### What you have to do
What you give back must match the records below exactly, apart from the pictures, which are omitted.

Saved entries:
━━━━━━━━━━━━━━━━━━━━━━━━━━━━━━
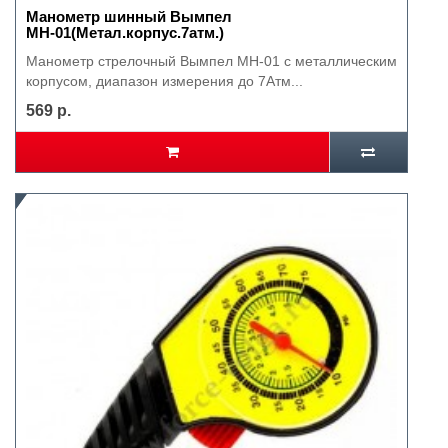
Манометр шинный Вымпел
МН-01(Метал.корпус.7атм.)
Манометр стрелочный Вымпел МН-01 с металлическим
корпусом, диапазон измерения до 7Атм...
569 р.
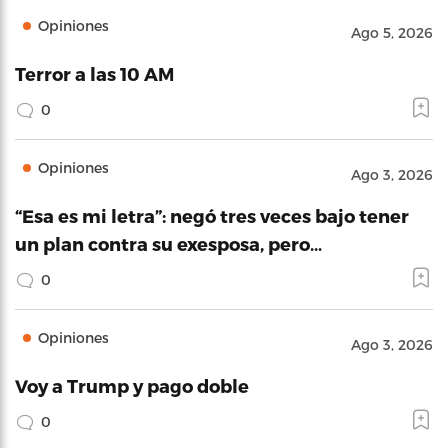
Opiniones
Ago 5, 2026
Terror a las 10 AM
0
Opiniones
Ago 3, 2026
“Esa es mi letra”: negó tres veces bajo tener
un plan contra su exesposa, pero…
0
Opiniones
Ago 3, 2026
Voy a Trump y pago doble
0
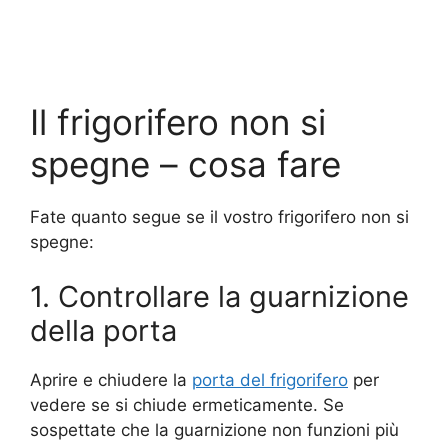
Il frigorifero non si
spegne – cosa fare
Fate quanto segue se il vostro frigorifero non si
spegne:
1. Controllare la guarnizione
della porta
Aprire e chiudere la
porta del frigorifero
per
vedere se si chiude ermeticamente. Se
sospettate che la guarnizione non funzioni più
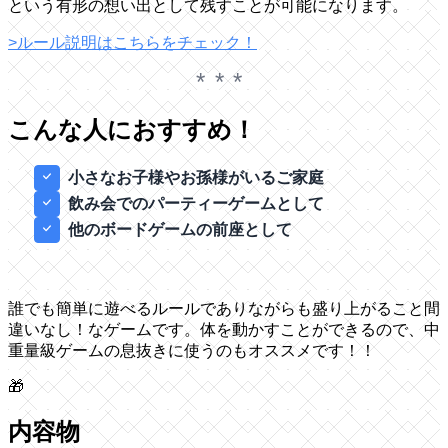
という有形の想い出として残すことが可能になります。
>ルール説明はこちらをチェック！
こんな人におすすめ！
小さなお子様やお孫様がいるご家庭
飲み会でのパーティーゲームとして
他のボードゲームの前座として
誰でも簡単に遊べるルールでありながらも盛り上がること間
違いなし！なゲームです。体を動かすことができるので、中
重量級ゲームの息抜きに使うのもオススメです！！
🎁
内容物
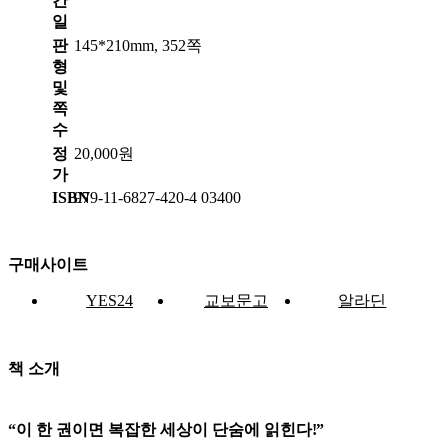
간
일
판
145*210mm, 352쪽
형
및
쪽
수
정
20,000원
가
ISBN
979-11-6827-420-4 03400
구매사이트
YES24
교보문고
알라딘
책 소개
“
이 한 권이면 복잡한 세상이 단숨에 읽힌다
!”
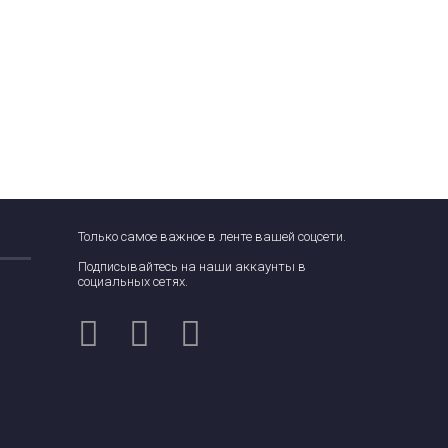
Только самое важное в ленте вашей соцсети.
Подписывайтесь на наши аккаунты в
социальных сетях.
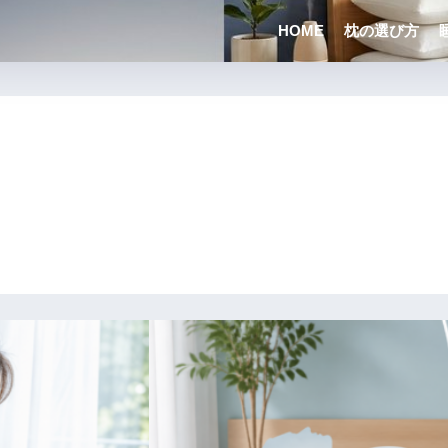
HOME
枕の選び方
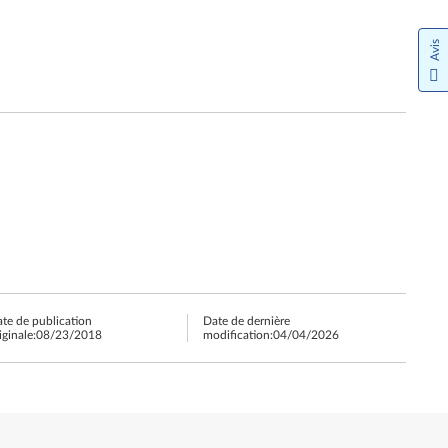
Avis
te de publication
Date de dernière
iginale:
08/23/2018
modification:
04/04/2026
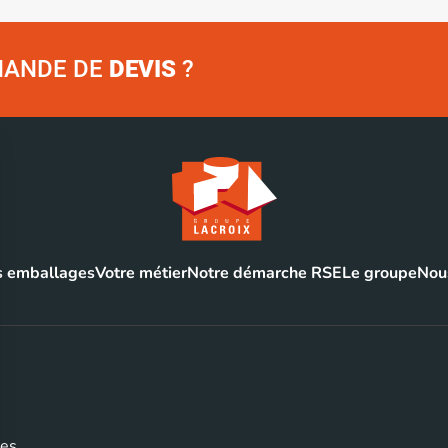
EMANDE DE
DEVIS
?
 emballages
Votre métier
Notre démarche RSE
Le groupe
Nous
ges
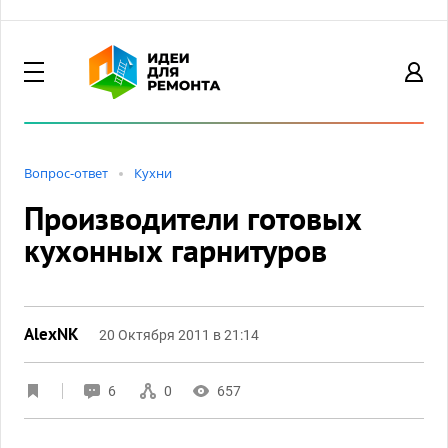
Вопрос-ответ
Кухни
Производители готовых
кухонных гарнитуров
AlexNK
20 Октября 2011 в 21:14
6
0
657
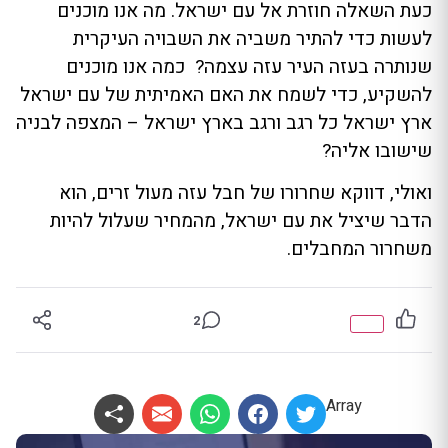
כעת השאלה חוזרת אל עם ישראל. מה אנו מוכנים
לעשות כדי להתיר משביה את השבויה העיקרית
שנותרה בעזה העיר עזה עצמה? כמה אנו מוכנים
להשקיע, כדי לשמח את האם האמיתית של עם ישראל
ארץ ישראל כל רגב ורגב בארץ ישראל – המצפה לבניה
שישובו אליה?
ואולי, דווקא שחרורו של חבל עזה מעול זרים, הוא
הדבר שיציל את עם ישראל, מהמחיר שעלול להיות
משחרור המחבלים.
2
Array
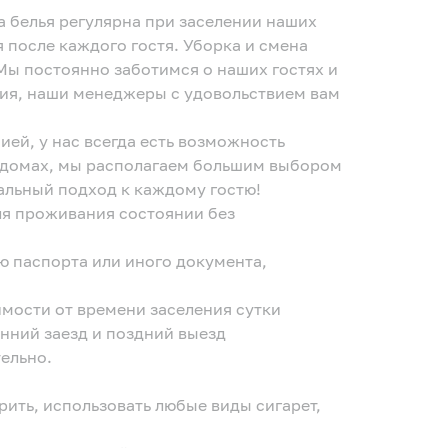
на белья регулярна при заселении наших
 после каждого гостя. Уборка и смена
 Мы постоянно заботимся о наших гостях и
ния, наши менеджеры с удовольствием вам
ией, у нас всегда есть возможность
 домах, мы располагаем большим выбором
альный подход к каждому гостю!
ля проживания состоянии без
ю паспорта или иного документа,
исимости от времени заселения сутки
анний заезд и поздний выезд
ельно.
рить, использовать любые виды сигарет,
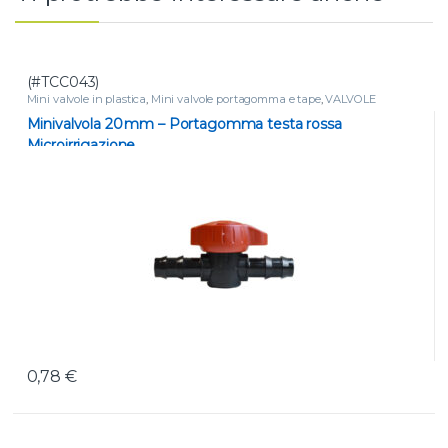
(#TCC043)
Mini valvole in plastica
,
Mini valvole portagomma e tape
,
VALVOLE
Minivalvola 20 mm – Portagomma testa rossa
Microirrigazione
0,78
€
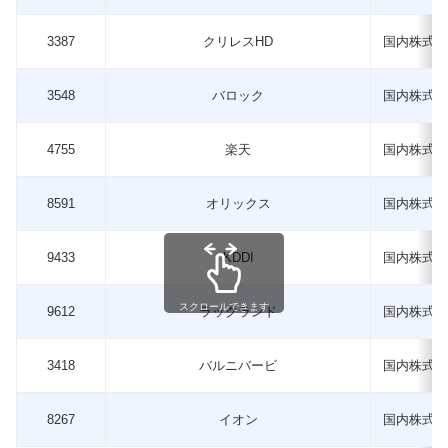
3387
クリレスHD
国内株式
3548
バロック
国内株式
4755
楽天
国内株式
8591
オリックス
国内株式
9433
KDDI
国内株式
スクロールできます
9612
ラックランド
国内株式
3418
バルニバービ
国内株式
8267
イオン
国内株式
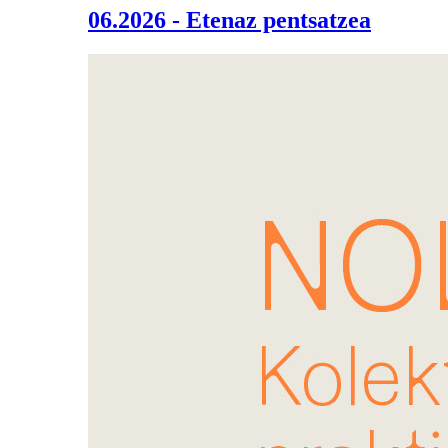
06.2026 - Etenaz pentsatzea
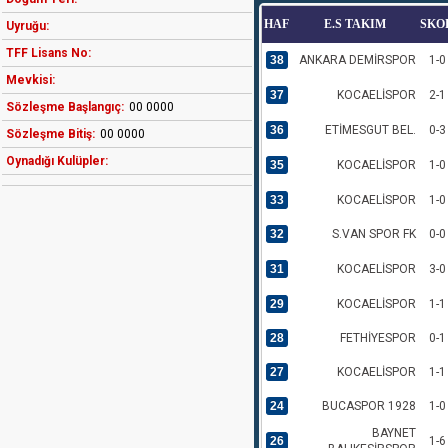
HAF
E.S TAKIM
SKO
Uyruğu:
TFF Lisans No:
38
ANKARA DEMİRSPOR
1-0
Mevkisi:
37
KOCAELİSPOR
2-1
Sözleşme Başlangıç:
00 0000
36
ETİMESGUT BEL.
0-3
Sözleşme Bitiş:
00 0000
Oynadığı Kulüpler:
35
KOCAELİSPOR
1-0
33
KOCAELİSPOR
1-0
32
S.VAN SPOR FK
0-0
31
KOCAELİSPOR
3-0
29
KOCAELİSPOR
1-1
28
FETHİYESPOR
0-1
27
KOCAELİSPOR
1-1
24
BUCASPOR 1928
1-0
BAYNET
26
1-6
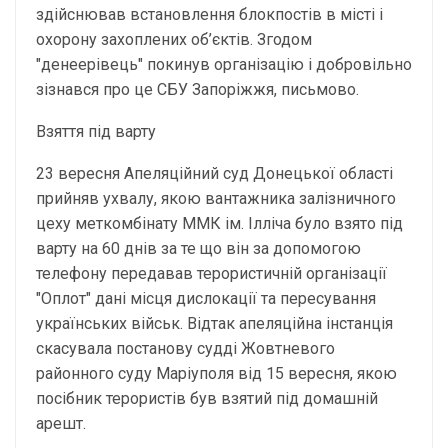
здійснював встановлення блокпостів в місті і
охорону захоплених об’єктів. Згодом
"денеерівець" покинув організацію і добровільно
зізнався про це СБУ Запоріжжя, письмово.
Взяття під варту
23 вересня Апеляційний суд Донецької області
прийняв ухвалу, якою вантажника залізничного
цеху меткомбінату ММК ім. Ілліча було взято під
варту на 60 днів за те що він за допомогою
телефону передавав терористичній організації
"Оплот" дані місця дислокації та пересування
українських військ. Відтак апеляційна інстанція
скасувала постанову судді Жовтневого
районного суду Маріуполя від 15 вересня, якою
посібник терористів був взятий під домашній
арешт.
━━━━━━━━━━━━━━━━━━━━━━━━━━━━━━
### Written solution
Манометр шинный Вымпел
МН-01(Метал.корпус.7атм.)
Манометр стрелочный Вымпел МН-01 с металлическим
корпусом, диапазон измерения до 7Атм...
569 р.
Opiniones
Ago 5, 2026
Terror a las 10 AM
0
Opiniones
Ago 3, 2026
“Esa es mi letra”: negó tres veces bajo tener
un plan contra su exesposa, pero…
0
Opiniones
Ago 3, 2026
Voy a Trump y pago doble
0
Il frigorifero non si
spegne – cosa fare
Fate quanto segue se il vostro frigorifero non si
spegne:
1. Controllare la guarnizione
della porta
Aprire e chiudere la
porta del frigorifero
per
vedere se si chiude ermeticamente. Se
sospettate che la guarnizione non funzioni più
という有形の想い出として残すことが可能になります。
>ルール説明はこちらをチェック！
こんな人におすすめ！
小さなお子様やお孫様がいるご家庭
飲み会でのパーティーゲームとして
他のボードゲームの前座として
誰でも簡単に遊べるルールでありながらも盛り上がること間
違いなし！なゲームです。体を動かすことができるので、中
重量級ゲームの息抜きに使うのもオススメです！！
🎁
内容物
간
일
판
145*210mm, 352쪽
형
및
쪽
수
정
20,000원
가
ISBN
979-11-6827-420-4 03400
구매사이트
YES24
교보문고
알라딘
책 소개
“
이 한 권이면 복잡한 세상이 단숨에 읽힌다
!”
Только самое важное в ленте вашей соцсети.
Подписывайтесь на наши аккаунты в
социальных сетях.
HOME
枕の選び方
Avis
te de publication
Date de dernière
iginale:
08/23/2018
modification:
04/04/2026
EMANDE DE
DEVIS
?
 emballages
Votre métier
Notre démarche RSE
Le groupe
Nous
ges
Вопрос-ответ
Кухни
Производители готовых
кухонных гарнитуров
AlexNK
20 Октября 2011 в 21:14
6
0
657
כעת השאלה חוזרת אל עם ישראל. מה אנו מוכנים
לעשות כדי להתיר משביה את השבויה העיקרית
שנותרה בעזה העיר עזה עצמה? כמה אנו מוכנים
להשקיע, כדי לשמח את האם האמיתית של עם ישראל
ארץ ישראל כל רגב ורגב בארץ ישראל – המצפה לבניה
שישובו אליה?
ואולי, דווקא שחרורו של חבל עזה מעול זרים, הוא
הדבר שיציל את עם ישראל, מהמחיר שעלול להיות
משחרור המחבלים.
2
Array
на белья регулярна при заселении наших
 после каждого гостя. Уборка и смена
 Мы постоянно заботимся о наших гостях и
ния, наши менеджеры с удовольствием вам
ией, у нас всегда есть возможность
 домах, мы располагаем большим выбором
альный подход к каждому гостю!
ля проживания состоянии без
ю паспорта или иного документа,
исимости от времени заселения сутки
анний заезд и поздний выезд
ельно.
рить, использовать любые виды сигарет,
(#TCC043)
Mini valvole in plastica
,
Mini valvole portagomma e tape
,
VALVOLE
Minivalvola 20 mm – Portagomma testa rossa
Microirrigazione
0,78
€
3387
クリレスHD
国内株式
3548
バロック
国内株式
4755
楽天
国内株式
8591
オリックス
国内株式
9433
KDDI
国内株式
スクロールできます
9612
ラックランド
国内株式
3418
バルニバービ
国内株式
8267
イオン
国内株式
06.2026 - Etenaz pentsatzea
HAF
E.S TAKIM
SKO
Uyruğu:
TFF Lisans No:
38
ANKARA DEMİRSPOR
1-0
Mevkisi:
37
KOCAELİSPOR
2-1
Sözleşme Başlangıç:
00 0000
36
ETİMESGUT BEL.
0-3
Sözleşme Bitiş:
00 0000
Oynadığı Kulüpler:
35
KOCAELİSPOR
1-0
33
KOCAELİSPOR
1-0
32
S.VAN SPOR FK
0-0
31
KOCAELİSPOR
3-0
29
KOCAELİSPOR
1-1
28
FETHİYESPOR
0-1
27
KOCAELİSPOR
1-1
24
BUCASPOR 1928
1-0
BAYNET
26
1-6
здійснював встановлення блокпостів в місті і
охорону захоплених об’єктів. Згодом
"денеерівець" покинув організацію і добровільно
зізнався про це СБУ Запоріжжя, письмово.
Взяття під варту
23 вересня Апеляційний суд Донецької області
прийняв ухвалу, якою вантажника залізничного
цеху меткомбінату ММК ім. Ілліча було взято під
варту на 60 днів за те що він за допомогою
телефону передавав терористичній організації
"Оплот" дані місця дислокації та пересування
українських військ. Відтак апеляційна інстанція
скасувала постанову судді Жовтневого
районного суду Маріуполя від 15 вересня, якою
посібник терористів був взятий під домашній
арешт.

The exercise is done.